Disse ao meu coração: Olha por quantos

Caminhos vãos andamos! Considera

Agora, desta altura fria e austera,

Os ermos que regaram nossos prantos...

Pó e cinzas, onde houve flor e encantos!

E noite, onde foi luz de primavera!

Olha a teus pés o mundo e desespera

Semeador de sombras e quebrantos! –

Porém o coração, feito valente

Na escola da tortura repetida,

E no uso do penar tornado crente,

Respondeu: Desta altura vejo o Amor!

Viver não foi em vão, se é isto a vida,

Nem foi demais o desengano e a dor.

(Antero de Quental. Os sonetos completos de Antero de Quental.

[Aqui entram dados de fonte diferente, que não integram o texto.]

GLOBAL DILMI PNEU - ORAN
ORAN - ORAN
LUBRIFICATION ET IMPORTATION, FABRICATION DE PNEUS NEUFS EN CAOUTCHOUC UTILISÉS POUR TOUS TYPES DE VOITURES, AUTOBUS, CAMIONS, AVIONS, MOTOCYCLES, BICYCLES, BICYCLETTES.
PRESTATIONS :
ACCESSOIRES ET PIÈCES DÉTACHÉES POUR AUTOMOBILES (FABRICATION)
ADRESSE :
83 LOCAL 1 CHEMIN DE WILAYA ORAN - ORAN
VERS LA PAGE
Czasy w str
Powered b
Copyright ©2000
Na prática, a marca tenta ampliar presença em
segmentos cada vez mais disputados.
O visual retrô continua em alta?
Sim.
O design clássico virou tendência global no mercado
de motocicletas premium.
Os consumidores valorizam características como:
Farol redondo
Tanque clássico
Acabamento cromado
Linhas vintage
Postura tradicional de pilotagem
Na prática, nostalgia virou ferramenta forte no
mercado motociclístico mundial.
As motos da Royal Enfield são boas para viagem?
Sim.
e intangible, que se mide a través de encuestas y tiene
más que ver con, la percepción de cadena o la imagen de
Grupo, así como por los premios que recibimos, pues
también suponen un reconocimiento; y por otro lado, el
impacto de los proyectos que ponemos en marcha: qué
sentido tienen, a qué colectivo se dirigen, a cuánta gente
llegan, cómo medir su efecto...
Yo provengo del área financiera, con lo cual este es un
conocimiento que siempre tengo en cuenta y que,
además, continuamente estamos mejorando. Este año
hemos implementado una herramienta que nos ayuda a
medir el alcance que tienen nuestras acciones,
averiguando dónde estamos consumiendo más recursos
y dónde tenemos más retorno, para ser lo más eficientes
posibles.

Porto: Livraria Portuense de Lopes, 1886. p. 119; primeira edição, disponível na internet em: http://purl.pt/122/1/P160.html)

Ao focalizar as ações dos homens na Terra, a personagem da peça de Millôr Fernandes conclui: “Pode ser que haja vida inteligente em outro planeta, neste, positivamente, não.” Explique o que quer dizer a personagem, com essa afirmação, sobre a natureza do ser humano.